Drive Your Plow Over the Bones of the Dead, Olga Tokarczuk, 2009 (Polish) 2018 (English)

Drive Your Plow Over the Bones of the Dead, Olga Tokarczuk, 2009 (Polish) 2018 (English)

When Tokarczuk writes: ’… If people behave brutally towards Animals no form of democracy is ever going to help them, in fact nothing will at all.’ she sums up one of the main themes in this book: our attitude towards animals, and as a follow-on, our attitude towards each other. With each chapter opening with a quote from William Blake, a connection is formed between the animal-loving Englishman who had visions and who may or may not have been mad (“There was no doubt that this poor man was mad…” William Wordsworth) and the Polish heroine of the story, Janina Duszejko, who respects all animals and who also may or may not have been mad.

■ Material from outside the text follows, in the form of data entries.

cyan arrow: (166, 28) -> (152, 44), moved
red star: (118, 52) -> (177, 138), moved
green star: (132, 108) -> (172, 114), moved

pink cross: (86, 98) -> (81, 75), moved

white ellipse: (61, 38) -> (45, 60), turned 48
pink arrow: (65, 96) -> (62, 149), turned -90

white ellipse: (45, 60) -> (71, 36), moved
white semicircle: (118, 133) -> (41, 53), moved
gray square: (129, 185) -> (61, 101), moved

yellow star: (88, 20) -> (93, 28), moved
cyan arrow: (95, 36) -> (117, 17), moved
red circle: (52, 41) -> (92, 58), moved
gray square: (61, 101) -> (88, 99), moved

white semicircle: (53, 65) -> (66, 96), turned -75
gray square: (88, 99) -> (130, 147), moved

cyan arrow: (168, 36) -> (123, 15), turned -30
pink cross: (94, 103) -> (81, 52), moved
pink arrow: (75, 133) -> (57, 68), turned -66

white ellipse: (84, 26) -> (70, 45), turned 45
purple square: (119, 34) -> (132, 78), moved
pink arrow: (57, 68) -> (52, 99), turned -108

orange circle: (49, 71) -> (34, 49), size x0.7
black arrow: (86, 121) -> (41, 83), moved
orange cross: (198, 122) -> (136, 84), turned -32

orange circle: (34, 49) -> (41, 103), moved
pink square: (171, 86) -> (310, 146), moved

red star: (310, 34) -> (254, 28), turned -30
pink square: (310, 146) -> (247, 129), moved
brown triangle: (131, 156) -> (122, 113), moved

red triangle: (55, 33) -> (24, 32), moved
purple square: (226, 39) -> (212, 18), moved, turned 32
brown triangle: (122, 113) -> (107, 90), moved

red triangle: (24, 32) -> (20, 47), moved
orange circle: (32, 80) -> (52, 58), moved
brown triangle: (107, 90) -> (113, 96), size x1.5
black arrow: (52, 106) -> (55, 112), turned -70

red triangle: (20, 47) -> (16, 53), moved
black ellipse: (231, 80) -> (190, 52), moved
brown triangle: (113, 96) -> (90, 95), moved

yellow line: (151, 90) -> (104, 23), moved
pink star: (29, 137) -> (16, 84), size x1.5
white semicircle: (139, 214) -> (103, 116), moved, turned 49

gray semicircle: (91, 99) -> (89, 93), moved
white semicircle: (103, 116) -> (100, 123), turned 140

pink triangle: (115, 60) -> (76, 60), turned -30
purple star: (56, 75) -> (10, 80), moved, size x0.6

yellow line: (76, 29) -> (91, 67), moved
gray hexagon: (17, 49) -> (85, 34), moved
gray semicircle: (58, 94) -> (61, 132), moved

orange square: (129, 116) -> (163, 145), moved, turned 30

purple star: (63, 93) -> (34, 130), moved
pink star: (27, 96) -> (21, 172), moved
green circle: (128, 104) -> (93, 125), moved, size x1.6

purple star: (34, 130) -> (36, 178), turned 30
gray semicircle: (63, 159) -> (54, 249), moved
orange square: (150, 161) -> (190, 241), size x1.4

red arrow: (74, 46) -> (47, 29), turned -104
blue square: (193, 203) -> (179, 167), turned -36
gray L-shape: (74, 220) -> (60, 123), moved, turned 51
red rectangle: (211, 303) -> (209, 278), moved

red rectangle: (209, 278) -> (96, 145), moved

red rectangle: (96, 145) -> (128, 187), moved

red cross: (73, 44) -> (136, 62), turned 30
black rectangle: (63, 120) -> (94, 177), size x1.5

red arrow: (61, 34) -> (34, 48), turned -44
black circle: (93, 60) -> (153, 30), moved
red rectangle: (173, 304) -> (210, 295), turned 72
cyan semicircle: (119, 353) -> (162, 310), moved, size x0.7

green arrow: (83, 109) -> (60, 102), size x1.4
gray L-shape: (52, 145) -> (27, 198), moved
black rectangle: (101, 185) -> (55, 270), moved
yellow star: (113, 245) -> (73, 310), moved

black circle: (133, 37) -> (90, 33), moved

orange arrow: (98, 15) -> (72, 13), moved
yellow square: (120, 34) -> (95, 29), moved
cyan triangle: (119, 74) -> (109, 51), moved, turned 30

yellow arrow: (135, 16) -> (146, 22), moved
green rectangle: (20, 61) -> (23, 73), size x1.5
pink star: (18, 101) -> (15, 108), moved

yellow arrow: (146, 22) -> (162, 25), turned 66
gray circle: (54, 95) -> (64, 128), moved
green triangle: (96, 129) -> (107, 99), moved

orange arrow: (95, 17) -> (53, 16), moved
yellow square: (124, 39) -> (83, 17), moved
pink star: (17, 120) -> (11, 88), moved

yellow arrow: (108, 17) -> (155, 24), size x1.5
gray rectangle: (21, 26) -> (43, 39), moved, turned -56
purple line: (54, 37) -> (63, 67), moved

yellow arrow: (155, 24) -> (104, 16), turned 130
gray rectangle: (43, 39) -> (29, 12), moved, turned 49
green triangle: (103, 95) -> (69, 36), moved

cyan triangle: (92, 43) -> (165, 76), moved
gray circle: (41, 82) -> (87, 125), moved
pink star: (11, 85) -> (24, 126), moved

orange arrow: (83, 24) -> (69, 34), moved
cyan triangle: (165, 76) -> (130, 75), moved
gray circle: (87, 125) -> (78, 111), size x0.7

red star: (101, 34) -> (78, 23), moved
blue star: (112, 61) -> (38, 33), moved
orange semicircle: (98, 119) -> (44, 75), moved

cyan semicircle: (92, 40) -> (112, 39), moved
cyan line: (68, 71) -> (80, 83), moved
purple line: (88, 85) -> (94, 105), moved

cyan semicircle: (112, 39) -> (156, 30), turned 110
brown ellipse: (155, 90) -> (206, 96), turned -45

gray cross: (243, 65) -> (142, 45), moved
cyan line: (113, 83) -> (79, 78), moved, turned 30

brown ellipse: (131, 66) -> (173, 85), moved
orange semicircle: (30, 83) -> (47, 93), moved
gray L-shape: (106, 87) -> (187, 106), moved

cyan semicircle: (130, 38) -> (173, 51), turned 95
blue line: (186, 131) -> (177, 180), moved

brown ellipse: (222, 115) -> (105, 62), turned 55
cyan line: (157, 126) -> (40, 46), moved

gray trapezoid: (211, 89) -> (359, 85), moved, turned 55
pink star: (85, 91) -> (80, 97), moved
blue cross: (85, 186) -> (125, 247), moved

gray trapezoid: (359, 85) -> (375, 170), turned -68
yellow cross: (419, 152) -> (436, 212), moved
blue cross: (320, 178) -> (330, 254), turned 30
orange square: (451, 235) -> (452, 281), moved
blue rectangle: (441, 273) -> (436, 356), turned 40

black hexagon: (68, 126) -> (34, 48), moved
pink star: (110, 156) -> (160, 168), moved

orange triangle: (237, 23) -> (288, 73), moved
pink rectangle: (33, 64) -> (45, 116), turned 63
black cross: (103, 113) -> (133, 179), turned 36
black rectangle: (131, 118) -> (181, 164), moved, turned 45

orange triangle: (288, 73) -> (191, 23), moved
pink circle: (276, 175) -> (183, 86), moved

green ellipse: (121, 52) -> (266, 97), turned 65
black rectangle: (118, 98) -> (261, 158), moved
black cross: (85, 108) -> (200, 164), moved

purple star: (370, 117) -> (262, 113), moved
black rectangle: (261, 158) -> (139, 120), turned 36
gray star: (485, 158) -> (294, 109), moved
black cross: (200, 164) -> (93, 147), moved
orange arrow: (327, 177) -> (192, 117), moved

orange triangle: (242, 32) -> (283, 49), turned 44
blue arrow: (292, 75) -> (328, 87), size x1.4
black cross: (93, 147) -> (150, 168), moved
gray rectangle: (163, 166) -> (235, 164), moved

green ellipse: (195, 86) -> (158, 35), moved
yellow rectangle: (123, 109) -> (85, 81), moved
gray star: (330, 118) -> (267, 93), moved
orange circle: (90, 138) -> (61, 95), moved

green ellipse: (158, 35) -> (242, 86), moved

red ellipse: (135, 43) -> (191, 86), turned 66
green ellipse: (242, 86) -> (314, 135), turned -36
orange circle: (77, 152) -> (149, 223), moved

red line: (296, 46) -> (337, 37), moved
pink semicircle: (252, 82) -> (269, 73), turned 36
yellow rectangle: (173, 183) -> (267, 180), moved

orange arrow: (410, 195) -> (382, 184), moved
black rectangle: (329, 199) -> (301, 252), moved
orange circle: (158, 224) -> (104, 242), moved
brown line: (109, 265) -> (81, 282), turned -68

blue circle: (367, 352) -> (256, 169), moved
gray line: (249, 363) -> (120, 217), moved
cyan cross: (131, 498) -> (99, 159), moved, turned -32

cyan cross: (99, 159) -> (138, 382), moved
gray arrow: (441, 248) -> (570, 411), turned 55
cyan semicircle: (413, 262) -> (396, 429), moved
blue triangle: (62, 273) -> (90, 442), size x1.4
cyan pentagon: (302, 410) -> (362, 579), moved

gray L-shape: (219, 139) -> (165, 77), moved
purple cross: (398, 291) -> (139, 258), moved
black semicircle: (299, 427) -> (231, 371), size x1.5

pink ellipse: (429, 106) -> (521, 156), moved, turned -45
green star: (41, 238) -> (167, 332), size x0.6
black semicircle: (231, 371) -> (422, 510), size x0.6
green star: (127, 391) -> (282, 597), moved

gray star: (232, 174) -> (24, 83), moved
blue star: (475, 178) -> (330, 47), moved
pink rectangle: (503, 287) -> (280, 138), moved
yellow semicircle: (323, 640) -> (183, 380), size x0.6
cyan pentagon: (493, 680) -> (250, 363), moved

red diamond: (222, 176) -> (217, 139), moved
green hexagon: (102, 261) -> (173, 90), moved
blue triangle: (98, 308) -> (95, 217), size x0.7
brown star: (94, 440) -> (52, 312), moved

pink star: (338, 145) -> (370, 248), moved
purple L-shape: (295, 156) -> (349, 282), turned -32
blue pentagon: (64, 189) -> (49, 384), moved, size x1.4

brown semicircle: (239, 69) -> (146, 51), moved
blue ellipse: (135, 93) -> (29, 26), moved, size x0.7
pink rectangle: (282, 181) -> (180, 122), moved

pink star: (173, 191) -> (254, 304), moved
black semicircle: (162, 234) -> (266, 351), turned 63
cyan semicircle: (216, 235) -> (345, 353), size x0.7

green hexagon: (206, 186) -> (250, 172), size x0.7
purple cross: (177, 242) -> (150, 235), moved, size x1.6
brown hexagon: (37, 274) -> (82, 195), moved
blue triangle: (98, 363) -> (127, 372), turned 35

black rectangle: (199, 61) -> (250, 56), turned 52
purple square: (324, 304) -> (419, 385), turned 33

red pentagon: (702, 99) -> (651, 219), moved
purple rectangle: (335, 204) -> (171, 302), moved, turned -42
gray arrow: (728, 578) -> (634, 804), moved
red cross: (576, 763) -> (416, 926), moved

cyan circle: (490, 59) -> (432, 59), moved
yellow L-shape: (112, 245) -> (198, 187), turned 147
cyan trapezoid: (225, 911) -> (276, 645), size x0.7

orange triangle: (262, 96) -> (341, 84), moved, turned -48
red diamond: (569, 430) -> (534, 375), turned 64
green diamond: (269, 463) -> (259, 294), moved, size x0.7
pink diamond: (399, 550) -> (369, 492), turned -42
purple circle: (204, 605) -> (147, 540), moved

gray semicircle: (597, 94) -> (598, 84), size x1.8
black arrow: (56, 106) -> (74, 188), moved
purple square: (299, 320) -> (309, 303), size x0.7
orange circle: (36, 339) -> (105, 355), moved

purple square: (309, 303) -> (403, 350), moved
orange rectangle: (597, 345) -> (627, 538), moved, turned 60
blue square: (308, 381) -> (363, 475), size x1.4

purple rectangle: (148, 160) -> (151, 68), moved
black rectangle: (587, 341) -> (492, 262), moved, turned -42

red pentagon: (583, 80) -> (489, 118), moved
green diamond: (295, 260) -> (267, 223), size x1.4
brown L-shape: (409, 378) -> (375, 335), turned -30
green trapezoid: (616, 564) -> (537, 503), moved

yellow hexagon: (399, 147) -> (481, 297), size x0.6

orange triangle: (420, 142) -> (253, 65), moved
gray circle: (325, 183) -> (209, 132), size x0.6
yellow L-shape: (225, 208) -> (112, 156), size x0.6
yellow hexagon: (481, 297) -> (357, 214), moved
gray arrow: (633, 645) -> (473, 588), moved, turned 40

Copying Blake’s habit of capitalising random words, the text is initially off-putting; however, the the feeling is temporary, and it does not take many pages before it seems quite normal. With Blake looking down from above and, no doubt, offering ideas and support, Tokarczuk has created an intelligent mystery where, in a small, isolated Polish mountain village close to the Czech border, people begin turning up dead. Duszejko is sure that it is the Animals who are seeking revenge – all the people who have died have, in some way, been killers of animals. With support from her friends, Oddball, Dizzy, Good News and eventually Boros, Duszejko, an independent feminist in her seventies, suffering from undisclosed Ailments, investigates the murders herself, feeling that the police are not doing enough. She relies a great deal on her expertise as an amateur astrologer, and sees signs and omens in places where others would not even think of looking. The denouement when it eventually arrives is sudden and unexpected.

Olga Tokarczuk (meninasemulheresnascienciasufpr.blogspot.com)

This is not a run-of-the-mill mystery story. It is beautifully imagined and written with many thought-provoking ideas. As well as focusing on mankind’s relation to animals, Tokarczuk also looks at hypocrisy within both the judiciary and the church, possibly resurrecting some of Blake’s ideas, regarding the repression that often goes hand-in-hand with traditional institutions and beliefs.

Nobel Ceremony (libertaddigital)

The little village, covered for most of the story with snow in some stage of firmness, as well as Janina Duszejko, will remain in our memory long after we have finished the story. It is not difficult to understand why Tokarczuk received the Nobel Prize for literature in 2019.